Salesforce

Your Agent Isn’t Broken. Your Architecture Is.

Lessons from the $48,000 API bill at TDX 2026.

25 April 2026

14 min read

•By Anna Bromley

The Agentic Seven framework slide presented at TDX 2026 Design Before You Build session

A support automation agent went live. Simple brief: answer common questions using knowledge articles and account data. The first few days were excellent. Then the responses started taking longer. The agent began calling tools repeatedly, sometimes in strange orders. Some answers stopped making sense.

One week in, the team checked the bill. The agent had burned through $48,000 in API calls. It had also modified several CRM records incorrectly. And the worst part: nobody on the team could explain why.

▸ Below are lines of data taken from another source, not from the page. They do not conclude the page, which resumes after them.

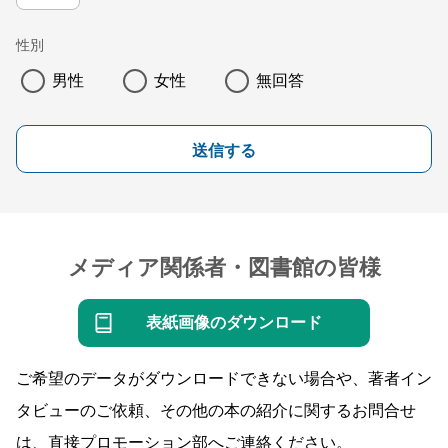
性別
男性
女性
無回答
送信する
メディア関係者・図書館の皆様
表紙画像のダウンロード
ご希望のデータがダウンロードできない場合や、著者イン
タビューのご依頼、その他の本の紹介に関するお問合せ
は、直接プロモーション部へご連絡ください。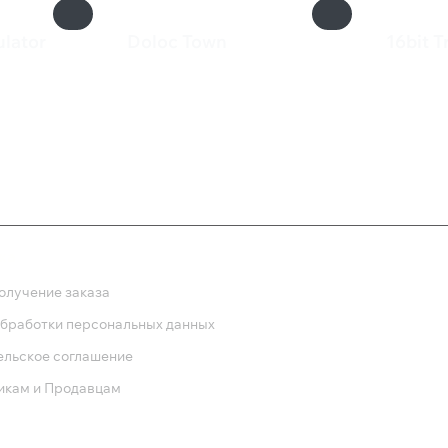
lator
Doloc Town
16bit T
855 ₽
79 ₽
ка
олучение заказа
обработки персональных данных
ельское соглашение
икам и Продавцам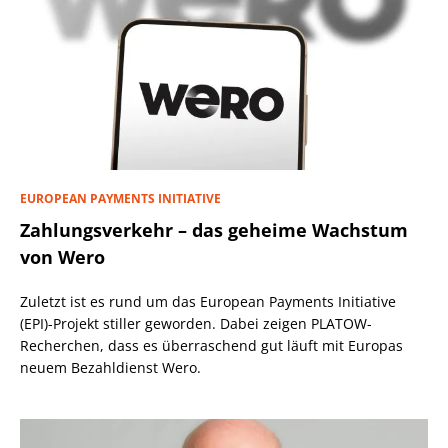
EUROPEAN PAYMENTS INITIATIVE
Zahlungsverkehr – das geheime Wachstum
von Wero
Zuletzt ist es rund um das European Payments Initiative
(EPI)-Projekt stiller geworden. Dabei zeigen PLATOW-
Recherchen, dass es überraschend gut läuft mit Europas
neuem Bezahldienst Wero.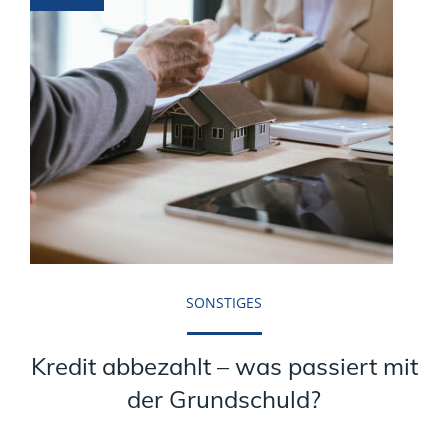
SONSTIGES
Kredit abbezahlt – was passiert mit
der Grundschuld?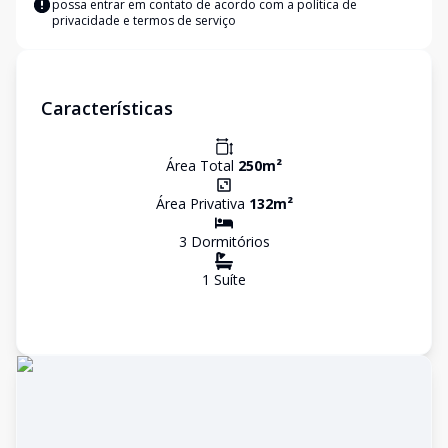
possa entrar em contato de acordo com a
política de
privacidade e termos de serviço
Características
Área Total
250
m²
Área Privativa
132
m²
3
Dormitório
s
1
Suíte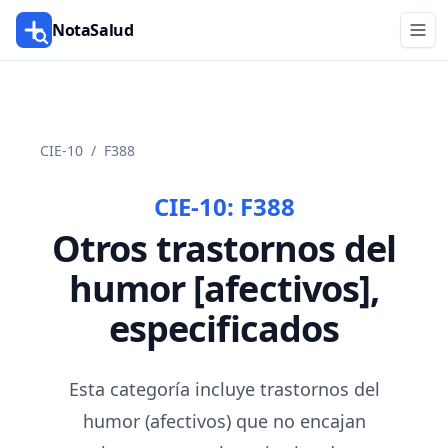
NotaSalud
CIE-10
/
F388
CIE-10:
F388
Otros trastornos del
humor [afectivos],
especificados
Esta categoría incluye trastornos del
humor (afectivos) que no encajan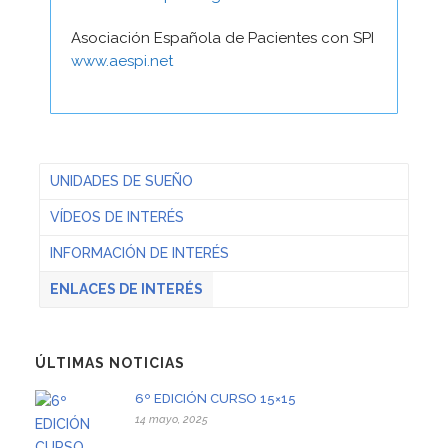
Asociación Española de Pacientes con SPI
www.aespi.net
UNIDADES DE SUEÑO
VÍDEOS DE INTERÉS
INFORMACIÓN DE INTERÉS
ENLACES DE INTERÉS
ÚLTIMAS NOTICIAS
6º EDICIÓN CURSO 15×15
14 mayo, 2025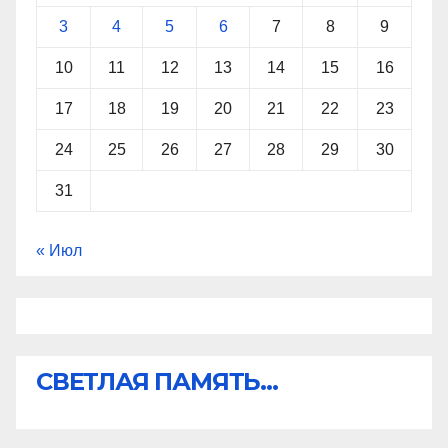
3
4
5
6
7
8
9
10
11
12
13
14
15
16
17
18
19
20
21
22
23
24
25
26
27
28
29
30
31
« Июл
СВЕТЛАЯ ПАМЯТЬ...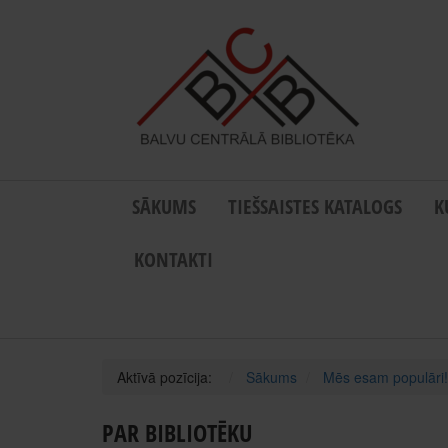
SĀKUMS
TIEŠSAISTES KATALOGS
K
KONTAKTI
Aktīvā pozīcija:
Sākums
Mēs esam populāri!
PAR BIBLIOTĒKU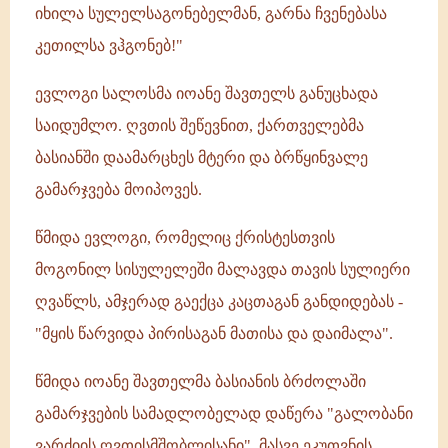
იხილა სულელსაგონებელმან, გარნა ჩვენებასა
კეთილსა ვჰგონებ!"
ევლოგი სალოსმა იოანე შავთელს განუცხადა
საიდუმლო. ღვთის შეწევნით, ქართველებმა
ბასიანში დაამარცხეს მტერი და ბრწყინვალე
გამარჯვება მოიპოვეს.
წმიდა ევლოგი, რომელიც ქრისტესთვის
მოგონილ სისულელეში მალავდა თავის სულიერი
ღვაწლს, ამჯერად გაექცა კაცთაგან განდიდებას -
"მყის წარვიდა პირისაგან მათისა და დაიმალა".
წმიდა იოანე შავთელმა ბასიანის ბრძოლაში
გამარჯვების სამადლობელად დაწერა "გალობანი
ვარძიის ღვთისმშობლისანი". მასვე ეკუთვნის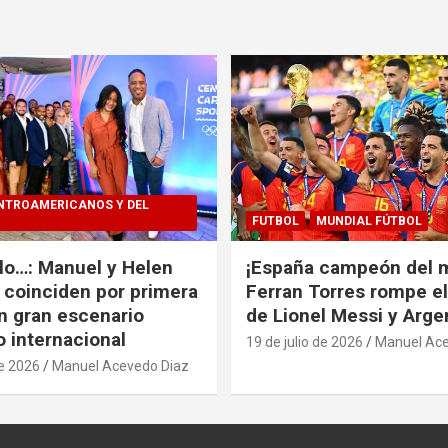
NTROAMERICANOS Y DEL
FUTBOL
MUNDIAL FÚTBOL
alo…: Manuel y Helen
¡España campeón del 
coinciden por primera
Ferran Torres rompe e
n gran escenario
de Lionel Messi y Arge
o internacional
19 de julio de 2026
Manuel Ace
de 2026
Manuel Acevedo Diaz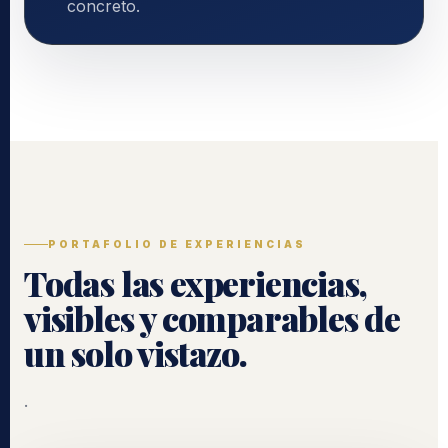
concreto.
PORTAFOLIO DE EXPERIENCIAS
Todas las experiencias,
visibles y comparables de
un solo vistazo.
.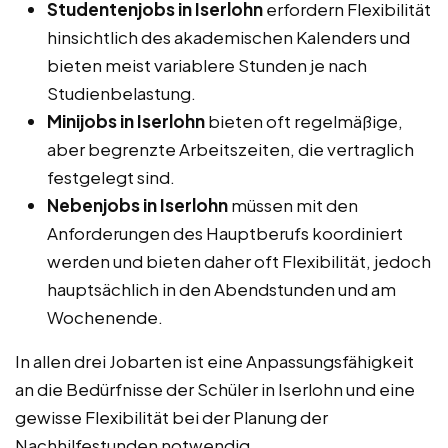
Studentenjobs in Iserlohn
erfordern Flexibilität
hinsichtlich des akademischen Kalenders und
bieten meist variablere Stunden je nach
Studienbelastung.
Minijobs in Iserlohn
bieten oft regelmäßige,
aber begrenzte Arbeitszeiten, die vertraglich
festgelegt sind.
Nebenjobs in Iserlohn
müssen mit den
Anforderungen des Hauptberufs koordiniert
werden und bieten daher oft Flexibilität, jedoch
hauptsächlich in den Abendstunden und am
Wochenende.
In allen drei Jobarten ist eine Anpassungsfähigkeit
an die Bedürfnisse der Schüler in Iserlohn und eine
gewisse Flexibilität bei der Planung der
Nachhilfestunden notwendig.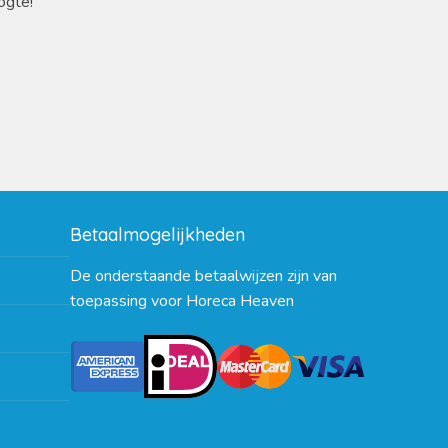
ogte!
Betaalmogelijkheden
De onderstaande betaalwijzen zijn van
toepassing voor Horeca Heaven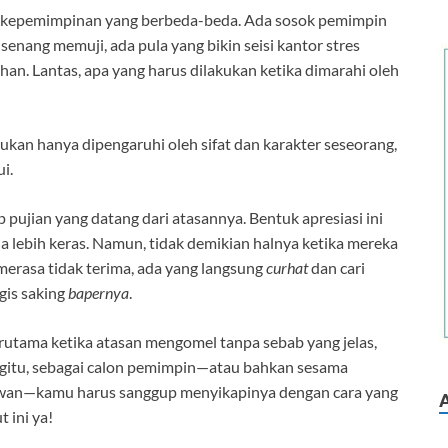
ya kepemimpinan yang berbeda-beda. Ada sosok pemimpin
enang memuji, ada pula yang bikin seisi kantor stres
n. Lantas, apa yang harus dilakukan ketika dimarahi oleh
kan hanya dipengaruhi oleh sifat dan karakter seseorang,
i.
ujian yang datang dari atasannya. Bentuk apresiasi ini
 lebih keras. Namun, tidak demikian halnya ketika mereka
merasa tidak terima, ada yang langsung
curhat
dan cari
gis saking
bapernya
.
utama ketika atasan mengomel tanpa sebab yang jelas,
egitu, sebagai calon pemimpin—atau bahkan sesama
wan—kamu harus sanggup menyikapinya dengan cara yang
 ini ya!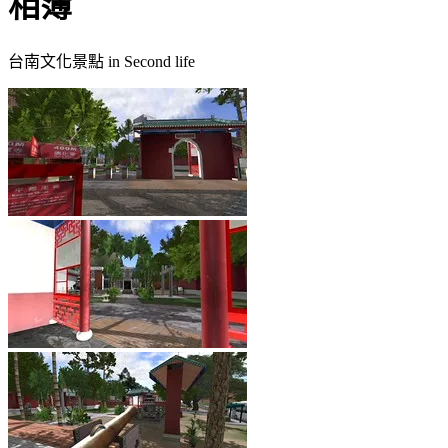
相簿
台南文化景點 in Second life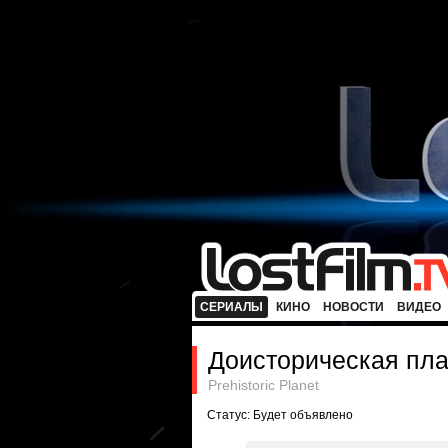
СЕРИАЛЫ
КИНО
НОВОСТИ
ВИДЕО
Доисторическая пла
Prehistoric Planet
Статус: Будет объявлено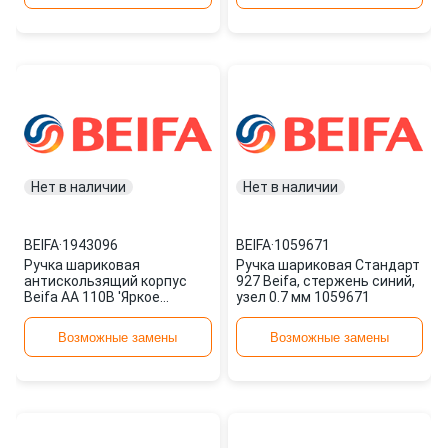
Нет в наличии
Нет в наличии
BEIFA
·
1943096
BEIFA
·
1059671
Ручка шариковая
Ручка шариковая Стандарт
антискользящий корпус
927 Beifa, стержень синий,
Beifa АА 110В 'Яркое
узел 0.7 мм 1059671
цветное ассорти',
металлический наконечни
Возможные замены
Возможные замены
1943096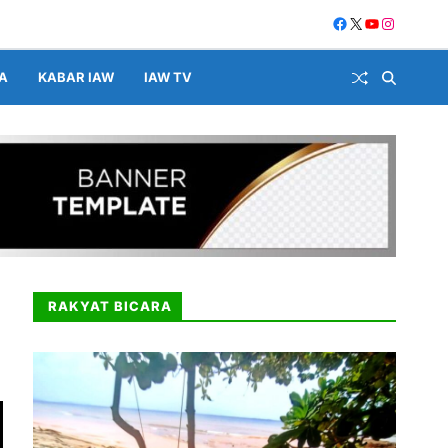
A
KABAR IAW
IAW TV
RAKYAT BICARA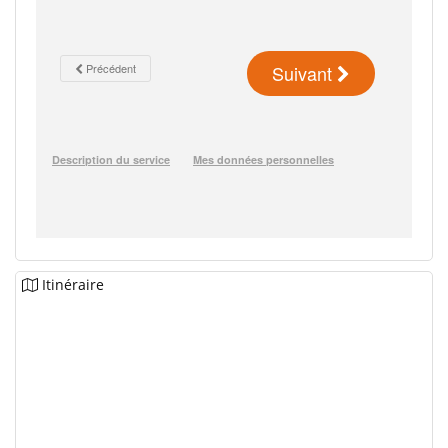
Itinéraire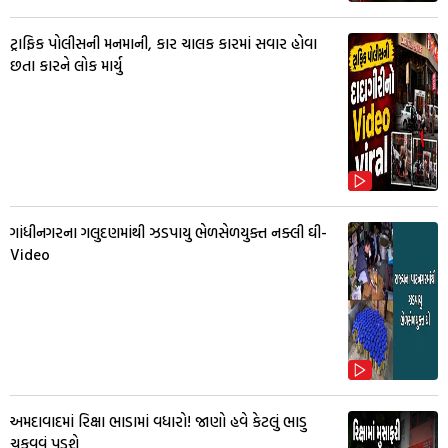
ટ્રાફિક પોલીસની મનમાની, કાર ચાલક કારમાં સવાર હોવા
છતા કારને લોક માર્યુ
ગાંધીનગરના ગલુદણમાંથી ઝડપાયુ ભેળસેળયુક્ત નક્લી ઘી-
Video
અમદાવાદમાં રિક્ષા ભાડામાં વધારો! જાણો હવે કેટલું ભાડુ
ચૂકવવું પડશે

That story opened one of the strongest sessions at TDX San Francisco 2026: Design Before You Build — Blueprints for Better Agents. The presenters had spent the last year building agents and rescuing the ones that hadn’t worked. The takeaway lands harder when they say it: agents that work in demos are not the same as agents that survive in production.

The model wasn’t the problem. The architecture was. Or rather, there wasn’t one.

Below: the five failure modes that show up across every broken agent the presenters had seen, the seven design principles that prevent them, and a practical way to apply this to your next Agentforce build.

The $48,000 API bill, in full

Here is what actually happened, reconstructed from the post-mortem the presenters shared.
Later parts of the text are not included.